Contact: Lesley Fry at (419) 995-8671 or Pam Joseph at (419) 995-8284

Ohio State Lima students awarded undergraduate research fellowships

Four students at The Ohio State University at Lima have been awarded the Evolution, Ecology and Organismal Biology Summer Research Fellowships through the Undergraduate Research Office. Alexandria Crawford of Waynesfield, Alexander Davis of Maumee, Kaitlyn Philpot of Germantown and Jacqueline Smith of Lima each receive $3,500 to conduct research under the guidance of Dr. Jackie Augustine, assistant professor of biology at Ohio State Lima.

"Research allows undergraduates to learn valuable skills such as goal setting, problem solving, working independently and as a team, reading and synthesizing literature and writing and communicating results," said Dr. Augustine. "Employers look for these skills in job applicants and students can use these research experiences to set themselves apart from others applying to professional schools. When students present their data both locally and nationally, often after working on their projects for more than year and a half, they demonstrate that they have the drive and focus to follow an extensive project through to its completion."

Crawford, a senior in biology, will test the effectiveness of diatomaceous earth to reduce mite load and increase reproductive success of the house wren. She will apply diatomaceous earth, a natural insect deterrent, to the insides of nest boxes. She will then determine whether it reduces the mite load on the nestling wrens and in the nest.
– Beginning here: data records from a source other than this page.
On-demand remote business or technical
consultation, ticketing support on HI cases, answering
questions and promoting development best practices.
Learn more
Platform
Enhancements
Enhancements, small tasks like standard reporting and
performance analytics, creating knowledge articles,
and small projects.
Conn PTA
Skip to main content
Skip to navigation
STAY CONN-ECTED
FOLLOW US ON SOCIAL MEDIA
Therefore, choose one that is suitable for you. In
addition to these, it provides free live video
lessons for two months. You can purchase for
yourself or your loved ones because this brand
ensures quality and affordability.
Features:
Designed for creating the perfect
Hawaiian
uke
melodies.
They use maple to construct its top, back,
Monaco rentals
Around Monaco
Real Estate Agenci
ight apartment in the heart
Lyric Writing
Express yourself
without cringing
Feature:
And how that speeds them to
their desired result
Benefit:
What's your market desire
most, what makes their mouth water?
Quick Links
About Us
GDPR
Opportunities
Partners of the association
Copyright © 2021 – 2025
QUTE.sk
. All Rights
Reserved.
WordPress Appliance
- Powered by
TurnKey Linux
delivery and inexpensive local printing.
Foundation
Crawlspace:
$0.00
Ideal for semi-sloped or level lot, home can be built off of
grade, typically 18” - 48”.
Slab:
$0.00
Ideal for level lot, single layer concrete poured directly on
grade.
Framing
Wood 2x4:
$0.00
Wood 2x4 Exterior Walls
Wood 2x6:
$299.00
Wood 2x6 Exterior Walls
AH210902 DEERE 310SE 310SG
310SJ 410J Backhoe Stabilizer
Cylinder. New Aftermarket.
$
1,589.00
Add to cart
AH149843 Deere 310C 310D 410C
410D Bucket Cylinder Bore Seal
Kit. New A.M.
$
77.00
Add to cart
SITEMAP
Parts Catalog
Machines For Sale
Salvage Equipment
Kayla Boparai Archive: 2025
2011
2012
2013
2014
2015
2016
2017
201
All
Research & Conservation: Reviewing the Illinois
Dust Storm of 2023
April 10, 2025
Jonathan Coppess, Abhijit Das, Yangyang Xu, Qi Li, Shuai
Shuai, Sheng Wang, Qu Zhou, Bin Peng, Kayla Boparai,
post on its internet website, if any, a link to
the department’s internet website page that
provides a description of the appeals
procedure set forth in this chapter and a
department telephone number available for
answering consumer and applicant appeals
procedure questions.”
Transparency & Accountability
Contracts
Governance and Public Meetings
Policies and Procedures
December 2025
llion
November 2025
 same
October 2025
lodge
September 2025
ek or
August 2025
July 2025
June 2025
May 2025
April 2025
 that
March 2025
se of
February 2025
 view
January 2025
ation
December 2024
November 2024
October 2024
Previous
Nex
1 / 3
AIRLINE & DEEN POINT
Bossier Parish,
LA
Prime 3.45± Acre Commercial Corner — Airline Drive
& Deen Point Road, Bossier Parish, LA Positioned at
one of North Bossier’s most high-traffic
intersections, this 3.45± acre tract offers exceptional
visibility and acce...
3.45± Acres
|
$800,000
Davis, a sophomore biology major who plans to go to dental school, will study whether or not house wrens vary their alarm calls in response to different predators. He will present models of a great horned owl and a garter snake to the wrens, record their alarm call and determine whether the pitch, length or rate of calling varies by predator.

Philpot, a junior majoring in biology, will study whether male house wrens are open-ended or close-ended learners. She will record the song of wrens to see if it varies between first and second nests within one season and between nests in different years. She will use recordings collected from previous undergraduates as well as her own recordings. If wrens are open-ended learners, the song should get longer or be sung at a faster rate at second nests or in the second year. If they are closed-end learners, their song will be consistent throughout the recordings. She will analyze her findings on the Columbus campus this fall, where she’ll be taking classes.
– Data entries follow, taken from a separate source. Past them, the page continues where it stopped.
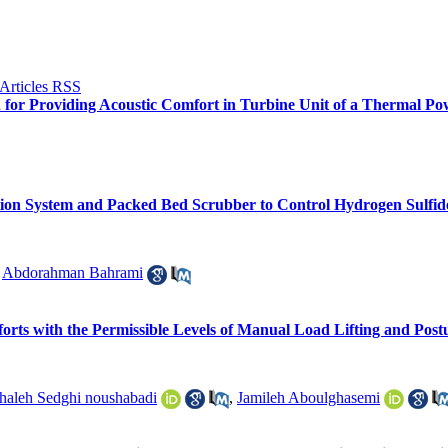
n for Providing Acoustic Comfort in Turbine Unit of a Thermal Po
ation System and Packed Bed Scrubber to Control Hydrogen Sulf
,
Abdorahman Bahrami
orts with the Permissible Levels of Manual Load Lifting and Post
haleh Sedghi noushabadi
,
Jamileh Aboulghasemi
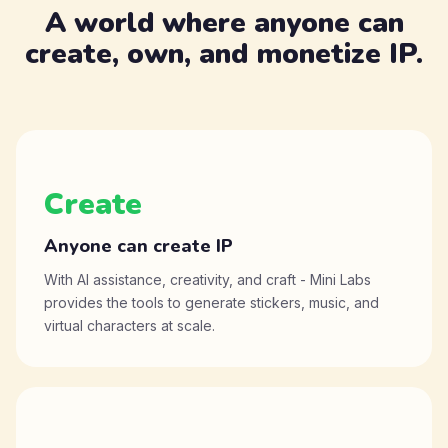
A world where anyone can
create, own, and monetize IP.
Create
Anyone can create IP
With AI assistance, creativity, and craft - Mini Labs
provides the tools to generate stickers, music, and
virtual characters at scale.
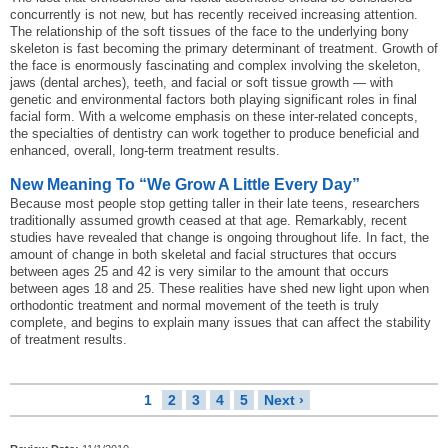
concurrently is not new, but has recently received increasing attention.
The relationship of the soft tissues of the face to the underlying bony
skeleton is fast becoming the primary determinant of treatment. Growth of
the face is enormously fascinating and complex involving the skeleton,
jaws (dental arches), teeth, and facial or soft tissue growth — with
genetic and environmental factors both playing significant roles in final
facial form. With a welcome emphasis on these inter-related concepts,
the specialties of dentistry can work together to produce beneficial and
enhanced, overall, long-term treatment results.
New Meaning To “We Grow A Little Every Day”
Because most people stop getting taller in their late teens, researchers
traditionally assumed growth ceased at that age. Remarkably, recent
studies have revealed that change is ongoing throughout life. In fact, the
amount of change in both skeletal and facial structures that occurs
between ages 25 and 42 is very similar to the amount that occurs
between ages 18 and 25. These realities have shed new light upon when
orthodontic treatment and normal movement of the teeth is truly
complete, and begins to explain many issues that can affect the stability
of treatment results.
1
2
3
4
5
Next ›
Smith, a senior in health sciences, will conduct a hematological study of house wrens, researching the relationships between parental health and reproductive success. She is currently a medical lab technician outside of the University where she analyzes human blood for signs of various diseases. She is applying this knowledge to wrens by collecting blood samples and having them analyzed for the presence of malarial parasites and to quantify the different types of white blood cells. To fund the analysis of this data, Smith and her professor have obtained two additional grants – a Critical Difference for Women Professional Development Grant and an Ohio State Lima Undergraduate Research and Mentorship committee grant.
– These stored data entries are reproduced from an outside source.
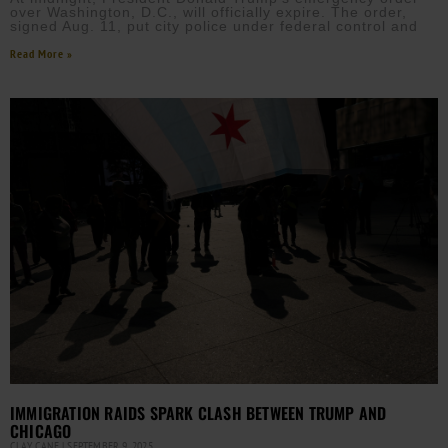
over Washington, D.C., will officially expire. The order,
signed Aug. 11, put city police under federal control and
Read More »
IMMIGRATION RAIDS SPARK CLASH BETWEEN TRUMP AND
CHICAGO
CLAY CANE
SEPTEMBER 9, 2025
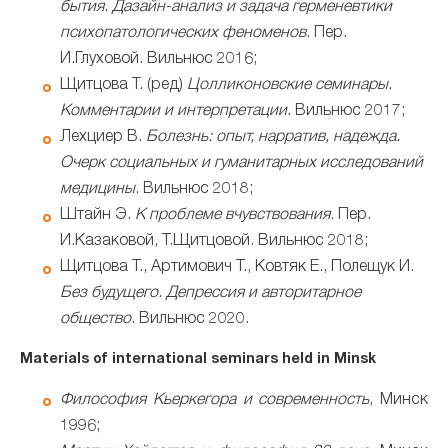
бытия. Дазайн-анализ и задача герменевтики
психопатологических феноменов
. Пер.
И.Глуховой. Вильнюс 2016;
Щитцова Т. (ред)
Цолликоновские семинары.
Комментарии и интерпретации.
Вильнюс 2017;
Лехциер В.
Болезнь: опыт, нарратив, надежда.
Очерк социальных и гуманитарных исследований
медицины
. Вильнюс 2018;
Штайн Э.
К проблеме вчувствования
. Пер.
И.Казаковой, Т.Щитцовой. Вильнюс 2018;
Щитцова Т., Артимович Т., Ковтяк Е., Полещук И.
Без будущего. Депрессия и авторитарное
общество
. Вильнюс 2020.
Materials of international seminars held in Minsk
Философия Кьеркегора и современность
, Минск
1996;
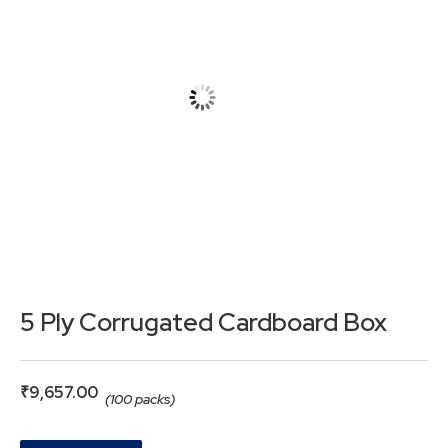
5 Ply Corrugated Cardboard Box
₹
9,657.00
(100 packs)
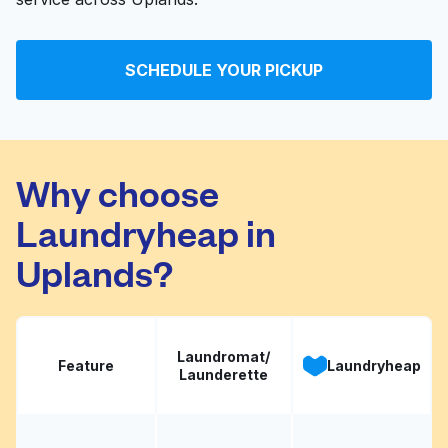
SCHEDULE YOUR PICKUP
Why choose
Laundryheap in
Uplands?
Laundromat/
Feature
Laundryheap
Launderette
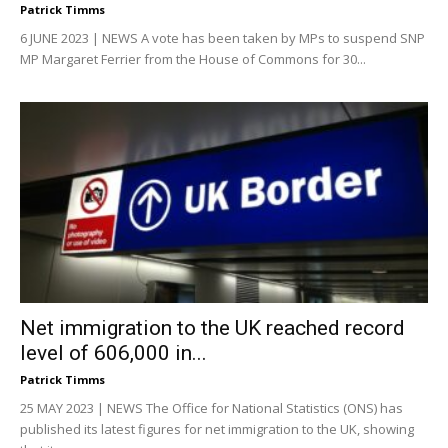
Patrick Timms
6 JUNE 2023 | NEWS A vote has been taken by MPs to suspend SNP
MP Margaret Ferrier from the House of Commons for 30...
Net immigration to the UK reached record
level of 606,000 in...
Patrick Timms
25 MAY 2023 | NEWS The Office for National Statistics (ONS) has
published its latest figures for net immigration to the UK, showing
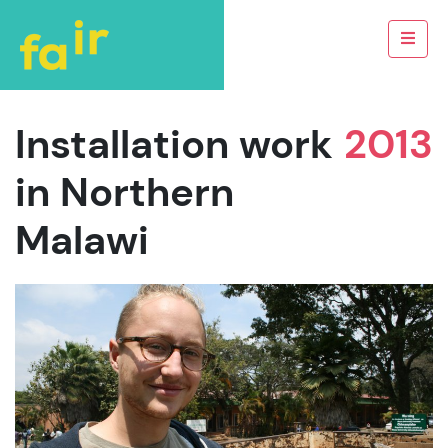
Installation work
2013
in Northern
Malawi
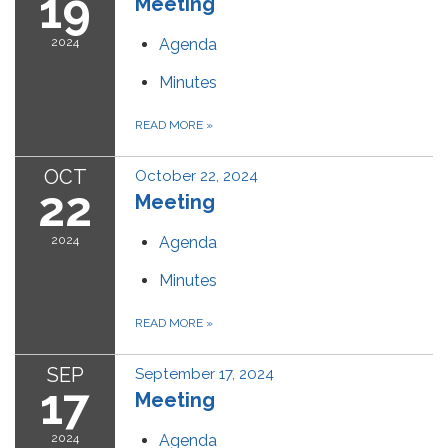
19
Meeting
2024
Agenda
Minutes
READ MORE
»
OCT
October 22, 2024
22
Meeting
2024
Agenda
Minutes
READ MORE
»
SEP
September 17, 2024
17
Meeting
2024
Agenda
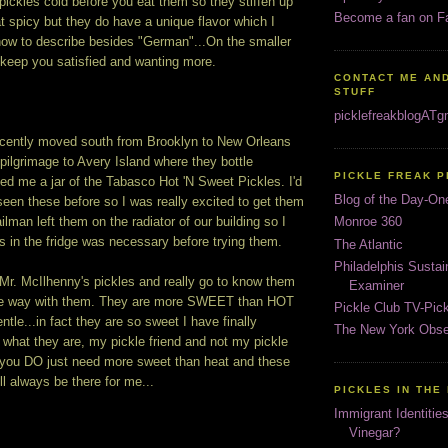
pickles cold before you eat them so they stiffen up
Become a fan on F
at spicy but they do have a unique flavor which I
 how to describe besides "German"...On the smaller
l keep you satisfied and wanting more.
CONTACT ME AND
STUFF
picklefreakblogAT
cently moved south from Brooklyn to New Orleans
 pilgrimage to Avery Island where they bottle
PICKLE FREAK 
ed me a jar of the Tabasco Hot 'N Sweet Pickles. I'd
Blog of the Day-On
seen these before so I was really excited to get them
ilman left them on the radiator of our building so I
Monroe 360
 in the fridge was necessary before trying them.
The Atlantic
Philadelphis Susta
h Mr. McIlhenny's pickles and really go to know them
Examiner
 the way with them. They are more SWEET than HOT
Pickle Club TV-Pic
entle...in fact they are so sweet I have finally
The New York Obse
what they are, my pickle friend and not my pickle
you DO just need more sweet than heat and these
ll always be there for me...
PICKLES IN THE
Immigrant Identitie
Vinegar?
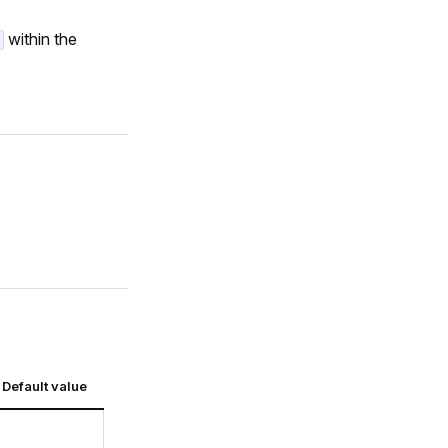
within the
Default value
Fellowship awardees are expected to work 40 hours per week for ten weeks, complete a research thesis and present their findings to others in the field, such as at the Denman Undergraduate Research Forum on the Columbus campus the following spring. The monetary award allows students to concentrate on research rather than have to balance the demands of work and school with research. More than 140 undergraduate research fellowships were awarded through Ohio State’s Undergraduate Research Office this summer.